#### INSTRUCTIONS TO FOLLOW
Only lines holding "Fragen" are needed; copy each of them from the data below.

[Records excerpted from a collection]
···
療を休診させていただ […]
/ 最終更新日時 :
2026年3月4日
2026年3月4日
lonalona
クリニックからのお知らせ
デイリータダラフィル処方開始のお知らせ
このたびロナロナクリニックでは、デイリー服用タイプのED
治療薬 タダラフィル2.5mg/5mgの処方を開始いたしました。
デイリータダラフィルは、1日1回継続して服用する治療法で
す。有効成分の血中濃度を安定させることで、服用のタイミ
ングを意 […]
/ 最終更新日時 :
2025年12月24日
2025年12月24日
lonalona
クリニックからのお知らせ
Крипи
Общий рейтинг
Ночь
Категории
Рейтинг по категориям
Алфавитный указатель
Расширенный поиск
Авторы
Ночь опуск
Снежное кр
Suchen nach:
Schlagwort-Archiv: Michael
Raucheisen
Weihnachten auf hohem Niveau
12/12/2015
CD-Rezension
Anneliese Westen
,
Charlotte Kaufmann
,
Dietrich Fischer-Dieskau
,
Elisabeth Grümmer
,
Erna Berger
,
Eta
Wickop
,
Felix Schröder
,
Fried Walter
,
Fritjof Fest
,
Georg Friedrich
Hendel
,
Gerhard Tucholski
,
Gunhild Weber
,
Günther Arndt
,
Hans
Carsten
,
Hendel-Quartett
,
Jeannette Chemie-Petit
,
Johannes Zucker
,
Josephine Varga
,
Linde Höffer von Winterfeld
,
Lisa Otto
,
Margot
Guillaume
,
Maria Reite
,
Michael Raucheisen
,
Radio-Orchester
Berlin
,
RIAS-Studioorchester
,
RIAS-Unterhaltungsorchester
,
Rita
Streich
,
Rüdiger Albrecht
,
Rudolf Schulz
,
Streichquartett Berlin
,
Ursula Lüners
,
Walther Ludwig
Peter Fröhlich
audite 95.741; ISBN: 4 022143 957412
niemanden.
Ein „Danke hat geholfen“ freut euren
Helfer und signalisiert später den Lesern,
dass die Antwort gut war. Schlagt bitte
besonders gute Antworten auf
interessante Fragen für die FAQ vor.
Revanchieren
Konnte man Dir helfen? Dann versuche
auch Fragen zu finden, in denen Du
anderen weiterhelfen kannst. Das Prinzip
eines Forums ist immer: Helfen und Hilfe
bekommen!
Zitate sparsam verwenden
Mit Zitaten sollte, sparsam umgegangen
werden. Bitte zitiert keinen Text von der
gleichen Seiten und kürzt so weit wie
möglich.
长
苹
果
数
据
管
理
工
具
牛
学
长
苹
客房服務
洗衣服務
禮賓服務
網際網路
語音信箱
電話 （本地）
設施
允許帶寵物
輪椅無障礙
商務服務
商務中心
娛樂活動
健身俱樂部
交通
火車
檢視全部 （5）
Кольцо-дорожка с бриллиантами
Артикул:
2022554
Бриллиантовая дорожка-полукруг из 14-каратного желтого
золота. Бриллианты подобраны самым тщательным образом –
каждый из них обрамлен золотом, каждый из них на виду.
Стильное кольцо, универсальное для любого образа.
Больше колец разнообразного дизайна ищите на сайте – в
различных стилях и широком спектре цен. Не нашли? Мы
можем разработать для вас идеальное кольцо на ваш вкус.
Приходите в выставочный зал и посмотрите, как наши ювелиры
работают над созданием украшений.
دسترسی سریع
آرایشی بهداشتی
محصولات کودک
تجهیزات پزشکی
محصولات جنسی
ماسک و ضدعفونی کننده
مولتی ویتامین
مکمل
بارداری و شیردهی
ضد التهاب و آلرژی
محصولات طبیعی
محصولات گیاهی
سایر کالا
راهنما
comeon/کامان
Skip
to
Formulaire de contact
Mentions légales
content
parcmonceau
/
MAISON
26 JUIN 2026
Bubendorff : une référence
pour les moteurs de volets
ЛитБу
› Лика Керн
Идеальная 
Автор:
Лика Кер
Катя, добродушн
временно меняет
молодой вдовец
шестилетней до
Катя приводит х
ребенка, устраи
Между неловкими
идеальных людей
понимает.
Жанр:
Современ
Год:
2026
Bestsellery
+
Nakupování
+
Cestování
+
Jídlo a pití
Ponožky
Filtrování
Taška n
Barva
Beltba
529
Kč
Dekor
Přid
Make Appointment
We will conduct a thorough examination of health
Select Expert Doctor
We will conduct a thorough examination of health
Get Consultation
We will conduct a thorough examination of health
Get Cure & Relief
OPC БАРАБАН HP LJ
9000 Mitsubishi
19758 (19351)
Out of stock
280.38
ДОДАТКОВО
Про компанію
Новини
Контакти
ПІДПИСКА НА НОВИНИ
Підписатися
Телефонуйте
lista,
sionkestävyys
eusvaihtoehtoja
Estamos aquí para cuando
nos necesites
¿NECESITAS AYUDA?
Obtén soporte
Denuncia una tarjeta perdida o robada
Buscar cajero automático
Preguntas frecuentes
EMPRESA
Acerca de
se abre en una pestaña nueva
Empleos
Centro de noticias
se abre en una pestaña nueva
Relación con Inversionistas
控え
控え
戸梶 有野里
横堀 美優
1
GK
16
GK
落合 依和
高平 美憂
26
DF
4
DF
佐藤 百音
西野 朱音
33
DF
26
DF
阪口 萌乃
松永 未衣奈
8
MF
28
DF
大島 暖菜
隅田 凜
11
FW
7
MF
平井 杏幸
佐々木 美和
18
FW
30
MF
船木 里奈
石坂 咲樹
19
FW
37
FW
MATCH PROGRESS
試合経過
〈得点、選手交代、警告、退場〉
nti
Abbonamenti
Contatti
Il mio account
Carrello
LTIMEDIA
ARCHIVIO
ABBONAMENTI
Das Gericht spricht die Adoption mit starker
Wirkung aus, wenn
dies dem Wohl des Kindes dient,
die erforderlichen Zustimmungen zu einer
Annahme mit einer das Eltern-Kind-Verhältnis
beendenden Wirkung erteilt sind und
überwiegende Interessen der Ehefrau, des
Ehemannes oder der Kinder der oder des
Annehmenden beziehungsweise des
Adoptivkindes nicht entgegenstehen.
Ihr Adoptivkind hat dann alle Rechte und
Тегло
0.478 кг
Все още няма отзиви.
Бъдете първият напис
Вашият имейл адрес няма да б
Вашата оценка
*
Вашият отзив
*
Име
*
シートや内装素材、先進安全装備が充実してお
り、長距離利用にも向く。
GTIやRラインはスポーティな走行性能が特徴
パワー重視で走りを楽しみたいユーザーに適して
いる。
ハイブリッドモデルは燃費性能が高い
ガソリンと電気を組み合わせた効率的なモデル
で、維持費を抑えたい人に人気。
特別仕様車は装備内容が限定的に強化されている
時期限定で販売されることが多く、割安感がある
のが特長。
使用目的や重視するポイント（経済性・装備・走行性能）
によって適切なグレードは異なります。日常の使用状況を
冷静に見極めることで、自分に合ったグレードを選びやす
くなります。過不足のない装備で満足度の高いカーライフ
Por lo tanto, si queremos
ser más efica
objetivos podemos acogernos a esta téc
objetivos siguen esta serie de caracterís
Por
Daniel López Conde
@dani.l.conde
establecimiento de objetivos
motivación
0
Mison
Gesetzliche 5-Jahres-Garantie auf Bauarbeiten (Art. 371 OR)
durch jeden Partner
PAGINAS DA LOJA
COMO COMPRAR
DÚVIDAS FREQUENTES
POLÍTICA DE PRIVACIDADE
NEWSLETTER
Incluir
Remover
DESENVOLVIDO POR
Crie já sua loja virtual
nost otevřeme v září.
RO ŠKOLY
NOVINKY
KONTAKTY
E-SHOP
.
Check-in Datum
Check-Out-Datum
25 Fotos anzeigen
···
#### EXPECTED ANSWER
interessante Fragen für die FAQ vor.
auch Fragen zu finden, in denen Du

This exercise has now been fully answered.